» **Input for this task**
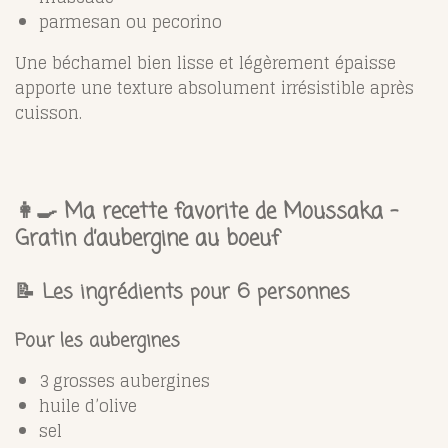
parmesan ou pecorino
Une béchamel bien lisse et légèrement épaisse
apporte une texture absolument irrésistible après
cuisson.
👩‍🍳 Ma recette favorite de Moussaka –
Gratin d’aubergine au boeuf
📝 Les ingrédients pour 6 personnes
Pour les aubergines
3 grosses aubergines
huile d’olive
sel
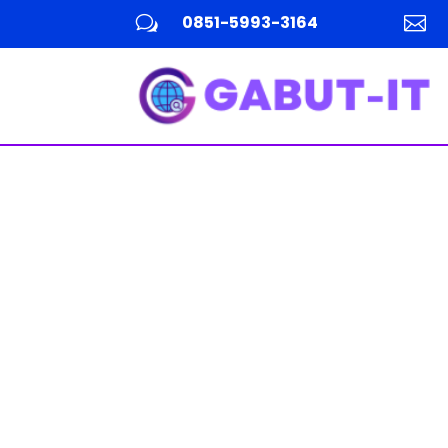
0851-5993-3164
w

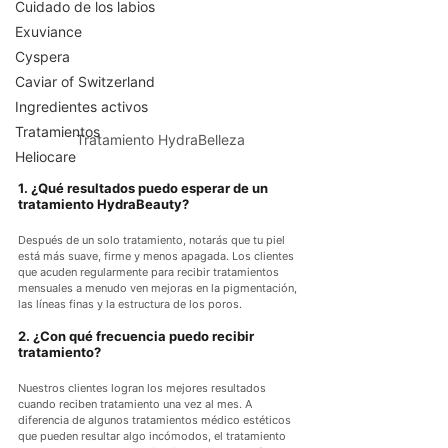
Cuidado de los labios
Exuviance
Cyspera
Caviar of Switzerland
Ingredientes activos
Tratamientos
Tratamiento HydraBelleza
Heliocare
1. ¿Qué resultados puedo esperar de un 
tratamiento HydraBeauty?
Después de un solo tratamiento, notarás que tu piel 
está más suave, firme y menos apagada. Los clientes 
que acuden regularmente para recibir tratamientos 
mensuales a menudo ven mejoras en la pigmentación, 
las líneas finas y la estructura de los poros.
2. ¿Con qué frecuencia puedo recibir 
tratamiento?
Nuestros clientes logran los mejores resultados 
cuando reciben tratamiento una vez al mes. A 
diferencia de algunos tratamientos médico estéticos 
que pueden resultar algo incómodos, el tratamiento 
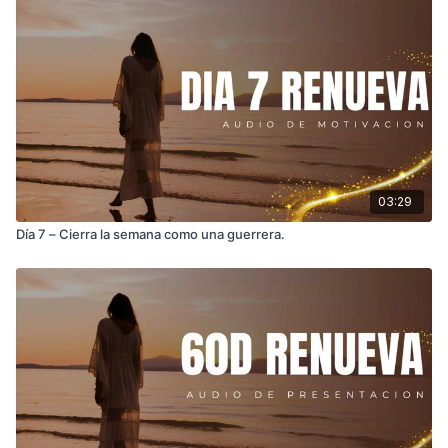
03:29
Día 7 – Cierra la semana como una guerrera.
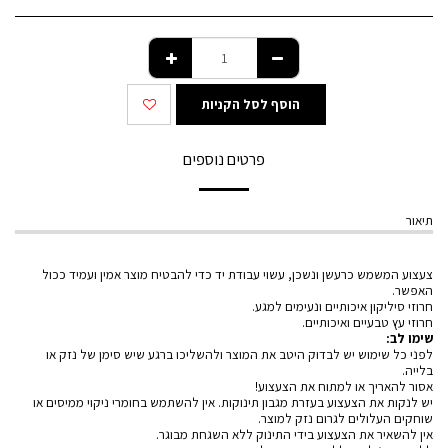
הוסף לסל הקניות
פרטים נוספים
תיאור
צעצוע המשמש כרעשן ונשכן, עשוי עבודת יד כדי להבטיח מוצר אמין ועמיד ככול
האפשר.
חרוזי סיליקון איכותיים ונעימים למגע.
חרוזי עץ טבעיים ואיכותיים.
שימו לב:
לפני כל שימוש יש לבדוק היטב את המוצר ולהשליכו ברגע שיש סימן של נזק או
בלייה.
אסור להאריך או למתוח את הצעצוע!
יש לנקות את הצעצוע בעזרת מגבון תינוקות. אין להשתמש בחומרי ניקוי ממיסים או
שוחקים העלולים לגרום נזק למוצר.
אין להשאיר את הצעצוע בידי התינוק ללא השגחת מבוגר.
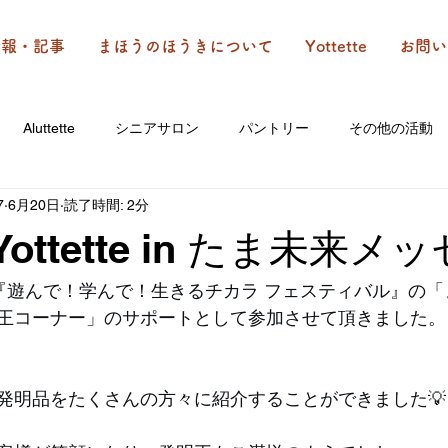
情報・記事
まほうのほうきについて
Yottette
お問い
Aluttette
シニアサロン
パントリー
その他の活動
7
6月20日
読了時間: 2分
Yottette in たま未来メッ
催の『遊んで！学んで！生きるチカラ フェスティバル』の
王コーナー」のサポートとして参加させて頂きました。
発明品をたくさんの方々に紹介することができました💡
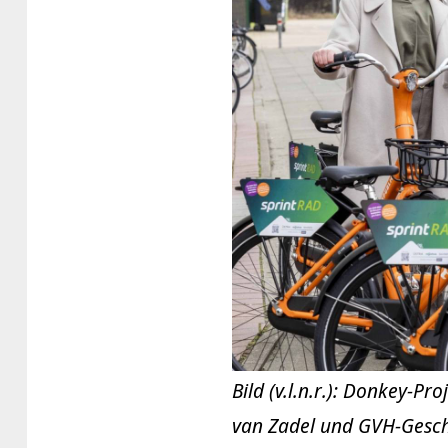
Bild (v.l.n.r.): Donkey-P
van Zadel und GVH-Geschä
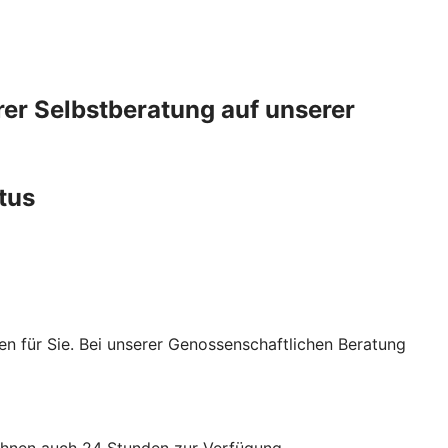
erer Selbstberatung auf unserer
tus
gen für Sie. Bei unserer Genossenschaftlichen Beratung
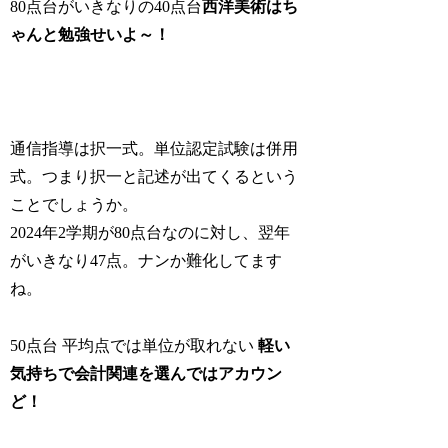
80点台がいきなりの40点台
西洋美術はち
ゃんと勉強せいよ～！
通信指導は択一式。単位認定試験は併用
式。つまり択一と記述が出てくるという
ことでしょうか。
2024年2学期が80点台なのに対し、翌年
がいきなり47点。ナンか難化してます
ね。
50点台 平均点では単位が取れない
軽い
気持ちで会計関連を選んではアカ
ウ
ン
ど！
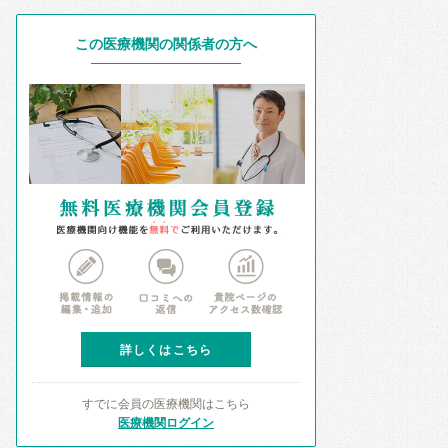
この医療機関の関係者の方へ
詳しくはこちら
すでに会員の医療機関はこちら
医療機関ログイン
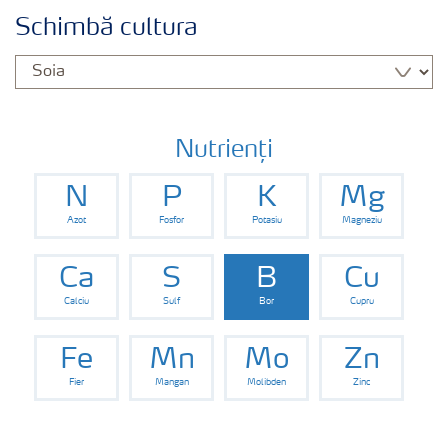
Cultură
Schimbă cultura
Produse
Unelte și servicii
Nutrienți
N
P
K
Mg
Norme de siguranță
Azot
Fosfor
Potasiu
Magneziu
Publicații
Ca
S
B
Cu
Calciu
Sulf
Bor
Cupru
Fe
Mn
Mo
Zn
Fier
Mangan
Molibden
Zinc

» **What you are asked to do**
Would you return the whole listing above exactly as written, skipping any image?

» **Answer box**
parmesan ou pecorino
Une béchamel bien lisse et légèrement épaisse
apporte une texture absolument irrésistible après
cuisson.
👩‍🍳 Ma recette favorite de Moussaka –
Gratin d’aubergine au boeuf
📝 Les ingrédients pour 6 personnes
Pour les aubergines
3 grosses aubergines
huile d’olive
sel
0851-5993-3164
w

Cuidado de los labios
Exuviance
Cyspera
Caviar of Switzerland
Ingredientes activos
Tratamientos
Tratamiento HydraBelleza
Heliocare
1. ¿Qué resultados puedo esperar de un 
tratamiento HydraBeauty?
Después de un solo tratamiento, notarás que tu piel 
está más suave, firme y menos apagada. Los clientes 
que acuden regularmente para recibir tratamientos 
mensuales a menudo ven mejoras en la pigmentación, 
las líneas finas y la estructura de los poros.
2. ¿Con qué frecuencia puedo recibir 
tratamiento?
Nuestros clientes logran los mejores resultados 
cuando reciben tratamiento una vez al mes. A 
diferencia de algunos tratamientos médico estéticos 
que pueden resultar algo incómodos, el tratamiento 
03:29
Día 7 – Cierra la semana como una guerrera.
הוסף לסל הקניות
פרטים נוספים
תיאור
צעצוע המשמש כרעשן ונשכן, עשוי עבודת יד כדי להבטיח מוצר אמין ועמיד ככול
האפשר.
חרוזי סיליקון איכותיים ונעימים למגע.
חרוזי עץ טבעיים ואיכותיים.
שימו לב:
לפני כל שימוש יש לבדוק היטב את המוצר ולהשליכו ברגע שיש סימן של נזק או
בלייה.
אסור להאריך או למתוח את הצעצוע!
יש לנקות את הצעצוע בעזרת מגבון תינוקות. אין להשתמש בחומרי ניקוי ממיסים או
שוחקים העלולים לגרום נזק למוצר.
אין להשאיר את הצעצוע בידי התינוק ללא השגחת מבוגר.
情報・記事
まほうのほうきについて
Yottette
お問い
Aluttette
シニアサロン
パントリー
その他の活動
7
6月20日
読了時間: 2分
Yottette in たま未来メッ
催の『遊んで！学んで！生きるチカラ フェスティバル』の
王コーナー」のサポートとして参加させて頂きました。
発明品をたくさんの方々に紹介することができました💡
Bild (v.l.n.r.): Donkey-P
van Zadel und GVH-Geschä
erer Selbstberatung auf unserer
tus
gen für Sie. Bei unserer Genossenschaftlichen Beratung
80点台がいきなりの40点台
西洋美術はち
ゃんと勉強せいよ～！
通信指導は択一式。単位認定試験は併用
式。つまり択一と記述が出てくるという
ことでしょうか。
2024年2学期が80点台なのに対し、翌年
がいきなり47点。ナンか難化してます
ね。
50点台 平均点では単位が取れない
軽い
気持ちで会計関連を選んではアカ
ウ
ン
ど！
この医療機関の関係者の方へ
詳しくはこちら
すでに会員の医療機関はこちら
医療機関ログイン
Cultură
Schimbă cultura
Produse
Unelte și servicii
Nutrienți
N
P
K
Mg
Norme de siguranță
Azot
Fosfor
Potasiu
Magneziu
Publicații
Ca
S
B
Cu
Calciu
Sulf
Bor
Cupru
Fe
Mn
Mo
Zn
Fier
Mangan
Molibden
Zinc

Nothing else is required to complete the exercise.